## Exercise objective
When a line of the listing below has the string "field" in it, copy that line.

----- Working data -----

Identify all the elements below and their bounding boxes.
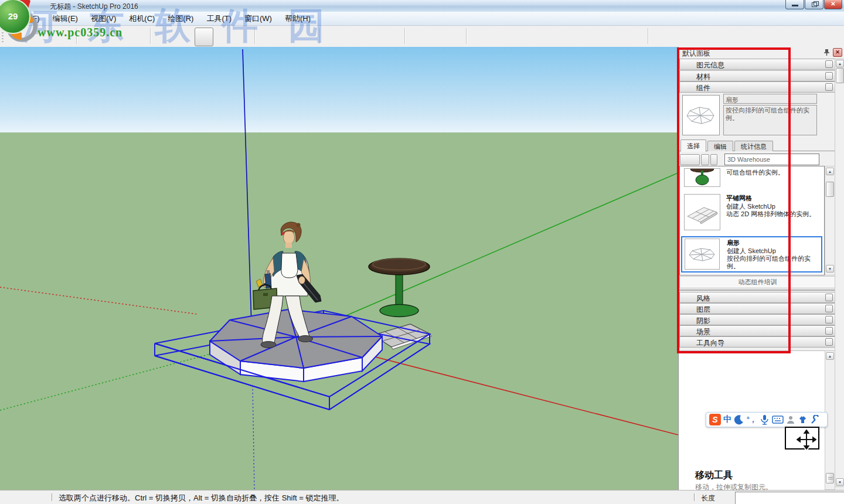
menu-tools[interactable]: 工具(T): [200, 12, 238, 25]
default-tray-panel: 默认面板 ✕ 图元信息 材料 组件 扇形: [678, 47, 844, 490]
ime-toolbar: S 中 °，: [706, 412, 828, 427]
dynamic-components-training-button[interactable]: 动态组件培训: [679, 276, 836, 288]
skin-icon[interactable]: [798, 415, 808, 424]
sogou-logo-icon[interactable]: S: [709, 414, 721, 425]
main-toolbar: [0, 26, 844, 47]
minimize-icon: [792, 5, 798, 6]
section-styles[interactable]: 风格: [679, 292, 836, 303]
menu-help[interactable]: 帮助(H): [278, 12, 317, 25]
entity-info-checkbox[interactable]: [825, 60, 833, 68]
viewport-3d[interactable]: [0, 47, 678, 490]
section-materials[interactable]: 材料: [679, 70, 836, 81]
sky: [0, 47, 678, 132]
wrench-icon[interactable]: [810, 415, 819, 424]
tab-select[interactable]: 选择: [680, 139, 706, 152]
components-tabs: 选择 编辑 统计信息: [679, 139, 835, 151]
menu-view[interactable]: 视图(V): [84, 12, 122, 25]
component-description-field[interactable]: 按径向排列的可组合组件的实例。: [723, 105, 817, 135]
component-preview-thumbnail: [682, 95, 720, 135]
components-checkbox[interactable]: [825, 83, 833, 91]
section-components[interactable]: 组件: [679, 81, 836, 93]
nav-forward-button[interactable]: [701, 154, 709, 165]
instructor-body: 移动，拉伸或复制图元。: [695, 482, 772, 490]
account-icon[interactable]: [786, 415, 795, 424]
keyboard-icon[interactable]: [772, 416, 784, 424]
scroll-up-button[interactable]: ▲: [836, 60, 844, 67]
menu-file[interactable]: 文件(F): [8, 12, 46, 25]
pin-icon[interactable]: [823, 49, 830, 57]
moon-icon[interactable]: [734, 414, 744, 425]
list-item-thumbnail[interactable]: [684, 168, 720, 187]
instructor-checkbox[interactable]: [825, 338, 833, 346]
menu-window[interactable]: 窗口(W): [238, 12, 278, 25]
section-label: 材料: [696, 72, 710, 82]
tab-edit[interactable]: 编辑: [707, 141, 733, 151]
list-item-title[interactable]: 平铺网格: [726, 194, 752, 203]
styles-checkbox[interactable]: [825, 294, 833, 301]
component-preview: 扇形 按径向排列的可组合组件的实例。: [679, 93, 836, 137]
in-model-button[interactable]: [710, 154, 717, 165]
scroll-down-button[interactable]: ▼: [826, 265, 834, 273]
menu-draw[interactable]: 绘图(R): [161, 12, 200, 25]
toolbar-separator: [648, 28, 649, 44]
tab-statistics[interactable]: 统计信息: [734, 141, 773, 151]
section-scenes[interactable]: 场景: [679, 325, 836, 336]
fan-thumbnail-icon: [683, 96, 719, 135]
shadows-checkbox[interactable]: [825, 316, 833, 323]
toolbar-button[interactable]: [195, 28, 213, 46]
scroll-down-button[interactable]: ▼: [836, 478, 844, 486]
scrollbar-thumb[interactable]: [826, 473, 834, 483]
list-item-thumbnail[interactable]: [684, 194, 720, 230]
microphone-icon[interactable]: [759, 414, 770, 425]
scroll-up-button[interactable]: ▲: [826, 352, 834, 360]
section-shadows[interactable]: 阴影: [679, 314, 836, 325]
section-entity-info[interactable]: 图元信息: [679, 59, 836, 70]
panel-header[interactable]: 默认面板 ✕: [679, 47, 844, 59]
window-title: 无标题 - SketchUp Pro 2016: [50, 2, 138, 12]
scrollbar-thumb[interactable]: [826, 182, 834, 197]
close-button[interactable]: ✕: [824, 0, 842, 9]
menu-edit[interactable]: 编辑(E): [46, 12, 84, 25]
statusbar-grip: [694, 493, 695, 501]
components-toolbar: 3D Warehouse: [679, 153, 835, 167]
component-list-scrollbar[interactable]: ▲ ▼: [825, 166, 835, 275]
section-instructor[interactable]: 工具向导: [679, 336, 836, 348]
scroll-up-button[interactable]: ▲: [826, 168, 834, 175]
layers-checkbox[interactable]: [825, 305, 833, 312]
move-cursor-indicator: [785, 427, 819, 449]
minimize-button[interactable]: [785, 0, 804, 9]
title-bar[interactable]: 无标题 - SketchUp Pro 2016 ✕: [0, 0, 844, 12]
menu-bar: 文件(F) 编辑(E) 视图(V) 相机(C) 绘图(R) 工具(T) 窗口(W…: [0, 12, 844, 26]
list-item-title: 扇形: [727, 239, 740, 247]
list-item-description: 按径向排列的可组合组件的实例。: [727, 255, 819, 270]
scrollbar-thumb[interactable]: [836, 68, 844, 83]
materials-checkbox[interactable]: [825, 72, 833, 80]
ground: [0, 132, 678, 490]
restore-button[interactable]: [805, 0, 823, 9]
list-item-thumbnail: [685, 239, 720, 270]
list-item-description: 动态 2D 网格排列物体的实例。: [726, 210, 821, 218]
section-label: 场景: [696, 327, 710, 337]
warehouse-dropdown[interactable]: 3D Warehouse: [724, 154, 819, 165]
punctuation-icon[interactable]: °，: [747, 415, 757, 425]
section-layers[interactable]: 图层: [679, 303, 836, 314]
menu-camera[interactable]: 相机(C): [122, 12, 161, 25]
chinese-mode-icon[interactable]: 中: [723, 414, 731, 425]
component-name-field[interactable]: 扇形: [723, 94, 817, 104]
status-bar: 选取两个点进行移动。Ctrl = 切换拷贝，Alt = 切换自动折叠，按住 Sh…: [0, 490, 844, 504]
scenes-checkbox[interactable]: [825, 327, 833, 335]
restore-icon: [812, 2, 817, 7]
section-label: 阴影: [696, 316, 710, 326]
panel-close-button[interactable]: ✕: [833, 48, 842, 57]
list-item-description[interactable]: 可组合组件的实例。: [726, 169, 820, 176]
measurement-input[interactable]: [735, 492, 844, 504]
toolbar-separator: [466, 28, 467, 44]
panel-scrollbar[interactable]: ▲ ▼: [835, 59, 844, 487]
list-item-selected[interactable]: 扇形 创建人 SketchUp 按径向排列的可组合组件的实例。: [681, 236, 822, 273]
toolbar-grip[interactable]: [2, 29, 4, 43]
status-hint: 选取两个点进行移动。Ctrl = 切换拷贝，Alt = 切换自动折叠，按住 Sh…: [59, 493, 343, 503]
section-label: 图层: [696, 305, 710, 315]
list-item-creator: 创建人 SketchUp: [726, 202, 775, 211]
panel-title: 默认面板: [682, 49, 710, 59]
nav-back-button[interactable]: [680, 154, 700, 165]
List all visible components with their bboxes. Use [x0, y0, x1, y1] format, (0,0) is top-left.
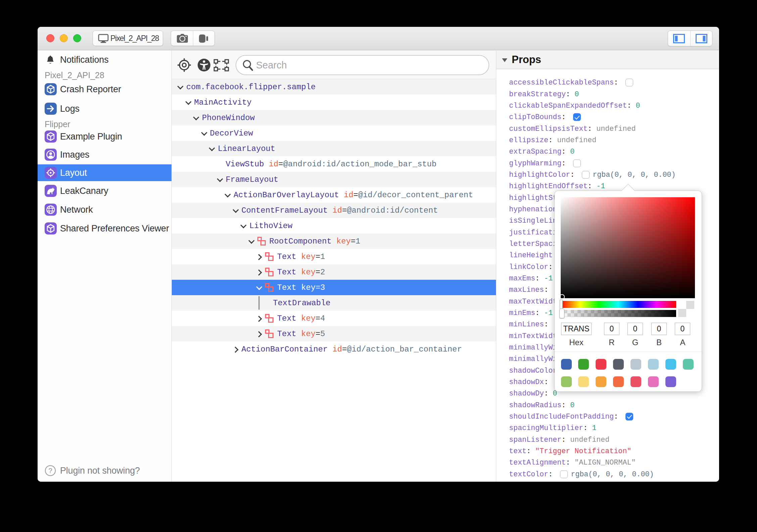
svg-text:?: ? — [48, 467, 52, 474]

-----

## Solution for this problem
component-description-field[interactable]: 按径向排列的可组合组件的实例。: [723, 105, 817, 135]
component-name-field[interactable]: 扇形: [723, 94, 817, 104]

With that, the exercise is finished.